If someone can toss us some bones and give analogies for all the other crazy terms in Quant, I’d appreciate it.
Excellent analogy. Now how is that determined…
It’s present when you have high R2 and significant F-scores but with insignificant T-scores. I think of it this way - how can you have a good hockey team (high R2 and significant F-scores) made up of crappy players (insigificant Ts) - answer: you can’t!
Best analogy so far. Let’s keep this going. Analogy for Heterskedasticity…
Conditional, or unconditional?
Answer: the whole is greater than the sum of its parts.
since unconditional is not doing any harm, so let’s talk about conditional.
I drive from Orange County, CA to the Mojave Desert, and note how rough the ride is along the way. In Orange County, the roads are all paved, the highways are smooth, so my Honda S2000 can breeze along at 120 mph (Oops . . . did I really write that? Of course, I meant 65 mph.), top down, with no problems. But when I get to the desert, the roads are unpaved, and rough, with bumps and dips and big rocks and so on; I’m lucky if I can drive 10 mph without risking my suspension, and, of course, I have to have the top up because of all of the dust.
If I were to try to characterize the average bumpiness of the ride, I would be way off; it will depend severely on whether I’m at the start of my drive, or the end of my drive.
How’s that?
jeez, so now i know where the prefix S2000 comes from 
what about considering changing it to SLKmagician?
ok to the business…not a bad example, but i thought it should make more sense to all of us if we can somehow integrated the financial terms like t statistic or standard error into it
In 2000, Road & Track magazine did a comparison test amongst a number of roadsters. Their original idea was to include the Porsche Boxster, BMW Z3, Audi TT, and Mercedes-Benz SLK280 (I think it was a 280: the first SLK). They decided that they’d like to have a fifth car in their comparison, so at the last minute they added a Honda S2000.
After all of the testing and comparing – some of it objective (0 – 60 times, lap times, lateral acceleration), some of it subjective (styling, comfort, roominess), the winner was no surprise: the Boxster.
The car they tossed in to round out the field – the S2000 – came in second. _ Second. _
The margin of victory: the Boxster had more trunk space.
I believe that the SLK came in last, but don’t quote me on that.
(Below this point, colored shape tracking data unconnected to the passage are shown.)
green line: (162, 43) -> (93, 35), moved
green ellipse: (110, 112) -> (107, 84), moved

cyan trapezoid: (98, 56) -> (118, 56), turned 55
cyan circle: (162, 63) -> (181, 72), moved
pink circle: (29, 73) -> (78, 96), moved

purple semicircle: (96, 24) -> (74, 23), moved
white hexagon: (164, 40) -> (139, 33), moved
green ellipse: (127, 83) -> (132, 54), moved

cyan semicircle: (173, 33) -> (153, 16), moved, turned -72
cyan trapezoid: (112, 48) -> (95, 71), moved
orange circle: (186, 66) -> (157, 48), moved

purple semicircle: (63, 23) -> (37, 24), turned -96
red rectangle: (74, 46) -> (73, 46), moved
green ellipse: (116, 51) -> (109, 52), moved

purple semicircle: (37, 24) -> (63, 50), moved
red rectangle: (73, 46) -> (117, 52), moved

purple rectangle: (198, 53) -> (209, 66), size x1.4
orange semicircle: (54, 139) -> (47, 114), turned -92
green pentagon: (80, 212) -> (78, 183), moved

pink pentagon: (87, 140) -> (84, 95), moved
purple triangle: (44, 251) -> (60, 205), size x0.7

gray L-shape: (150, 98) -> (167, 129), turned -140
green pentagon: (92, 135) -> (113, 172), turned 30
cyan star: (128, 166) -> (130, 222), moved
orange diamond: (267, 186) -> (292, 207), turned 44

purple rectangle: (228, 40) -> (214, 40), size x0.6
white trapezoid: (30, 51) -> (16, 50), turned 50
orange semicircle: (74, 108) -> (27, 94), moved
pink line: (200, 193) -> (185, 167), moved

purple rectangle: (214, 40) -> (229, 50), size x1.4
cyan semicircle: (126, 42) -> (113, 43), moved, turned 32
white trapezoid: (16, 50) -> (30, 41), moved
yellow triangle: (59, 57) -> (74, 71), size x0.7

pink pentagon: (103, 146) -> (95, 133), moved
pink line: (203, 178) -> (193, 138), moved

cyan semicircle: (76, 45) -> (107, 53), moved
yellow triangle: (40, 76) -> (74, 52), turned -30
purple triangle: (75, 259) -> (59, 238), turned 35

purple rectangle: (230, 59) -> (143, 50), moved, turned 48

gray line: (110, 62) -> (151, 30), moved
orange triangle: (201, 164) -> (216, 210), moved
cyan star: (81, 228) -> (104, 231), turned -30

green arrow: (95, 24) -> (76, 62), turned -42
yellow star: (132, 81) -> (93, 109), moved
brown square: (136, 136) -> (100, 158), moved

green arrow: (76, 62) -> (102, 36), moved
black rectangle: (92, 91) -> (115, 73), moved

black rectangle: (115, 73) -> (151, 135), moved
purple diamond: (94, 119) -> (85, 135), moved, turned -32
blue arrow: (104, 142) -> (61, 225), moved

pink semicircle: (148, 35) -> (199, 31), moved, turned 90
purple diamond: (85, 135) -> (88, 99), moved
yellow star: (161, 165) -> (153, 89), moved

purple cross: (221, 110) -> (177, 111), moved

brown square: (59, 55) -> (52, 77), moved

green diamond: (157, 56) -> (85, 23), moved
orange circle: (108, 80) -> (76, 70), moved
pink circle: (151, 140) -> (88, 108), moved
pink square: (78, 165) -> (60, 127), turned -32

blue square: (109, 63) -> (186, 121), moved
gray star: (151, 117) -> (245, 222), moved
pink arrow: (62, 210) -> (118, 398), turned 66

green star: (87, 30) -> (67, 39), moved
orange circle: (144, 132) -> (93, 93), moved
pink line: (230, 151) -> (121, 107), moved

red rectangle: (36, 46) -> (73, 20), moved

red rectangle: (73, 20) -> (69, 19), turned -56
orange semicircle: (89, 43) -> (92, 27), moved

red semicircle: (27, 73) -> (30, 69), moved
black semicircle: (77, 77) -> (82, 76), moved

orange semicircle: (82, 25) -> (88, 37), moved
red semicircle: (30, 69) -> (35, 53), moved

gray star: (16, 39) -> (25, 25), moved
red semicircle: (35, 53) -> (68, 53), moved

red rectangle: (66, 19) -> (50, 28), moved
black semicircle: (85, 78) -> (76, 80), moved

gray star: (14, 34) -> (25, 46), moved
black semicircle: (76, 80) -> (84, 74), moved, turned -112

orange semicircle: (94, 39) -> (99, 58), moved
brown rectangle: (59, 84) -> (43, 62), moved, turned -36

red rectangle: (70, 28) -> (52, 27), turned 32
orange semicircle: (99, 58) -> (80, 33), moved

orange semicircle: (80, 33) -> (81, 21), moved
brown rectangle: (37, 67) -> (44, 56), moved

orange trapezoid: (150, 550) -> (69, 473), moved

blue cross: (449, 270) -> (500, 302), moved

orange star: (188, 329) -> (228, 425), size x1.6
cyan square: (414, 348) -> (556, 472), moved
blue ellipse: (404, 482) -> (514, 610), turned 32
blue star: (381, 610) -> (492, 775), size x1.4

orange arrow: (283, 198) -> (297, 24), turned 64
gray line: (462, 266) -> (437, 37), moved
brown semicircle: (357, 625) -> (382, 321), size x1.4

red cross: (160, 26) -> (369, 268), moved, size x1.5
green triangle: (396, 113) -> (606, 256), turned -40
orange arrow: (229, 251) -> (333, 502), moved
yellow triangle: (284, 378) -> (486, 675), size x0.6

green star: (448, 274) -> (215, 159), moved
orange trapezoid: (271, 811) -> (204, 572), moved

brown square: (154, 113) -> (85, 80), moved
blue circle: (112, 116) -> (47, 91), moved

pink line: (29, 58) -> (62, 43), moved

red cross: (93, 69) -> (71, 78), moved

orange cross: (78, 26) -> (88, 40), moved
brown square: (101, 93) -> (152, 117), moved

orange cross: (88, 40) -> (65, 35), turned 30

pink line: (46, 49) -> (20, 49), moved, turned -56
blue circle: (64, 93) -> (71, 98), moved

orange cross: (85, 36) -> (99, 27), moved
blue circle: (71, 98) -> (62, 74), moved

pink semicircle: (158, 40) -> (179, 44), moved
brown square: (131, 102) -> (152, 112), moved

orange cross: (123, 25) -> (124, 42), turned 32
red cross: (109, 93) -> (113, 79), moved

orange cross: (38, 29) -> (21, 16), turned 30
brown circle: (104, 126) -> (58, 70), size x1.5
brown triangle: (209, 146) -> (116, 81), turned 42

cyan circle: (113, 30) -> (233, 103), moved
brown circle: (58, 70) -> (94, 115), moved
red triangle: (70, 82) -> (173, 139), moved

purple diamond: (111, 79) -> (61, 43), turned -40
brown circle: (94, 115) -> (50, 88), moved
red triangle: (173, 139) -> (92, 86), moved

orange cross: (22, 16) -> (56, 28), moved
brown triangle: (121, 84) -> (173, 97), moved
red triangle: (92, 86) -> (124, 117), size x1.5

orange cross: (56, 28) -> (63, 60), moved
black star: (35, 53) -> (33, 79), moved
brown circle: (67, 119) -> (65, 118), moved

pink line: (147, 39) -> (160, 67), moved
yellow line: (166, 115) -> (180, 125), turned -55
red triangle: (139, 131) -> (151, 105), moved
I’d have to look it up.
I liked their summary of the Honda: If you’re driving this car with the top up, the storm outside had better have a name.
(By the way, mine’s an '01 and it just turned over 200,000 miles. Original engine. I doubt that the German cars would make it that far, and I used to own a 911S.)
Um . . . it’s an analogy.
(You don’t ask for _ much _, do you? 
)
I don’t think that that’s a very good example. Height and sex would be very appropriate variables to combine into the same model to predict weight.
We run into multicollinearity when two variables are providing nearly-redundant information; like combining, say, a person’s 1) height and 2) pants inseam length, into the same model. These variables would have a correlation of perhaps 90%, and using them together is likely to lead to multicollinearity.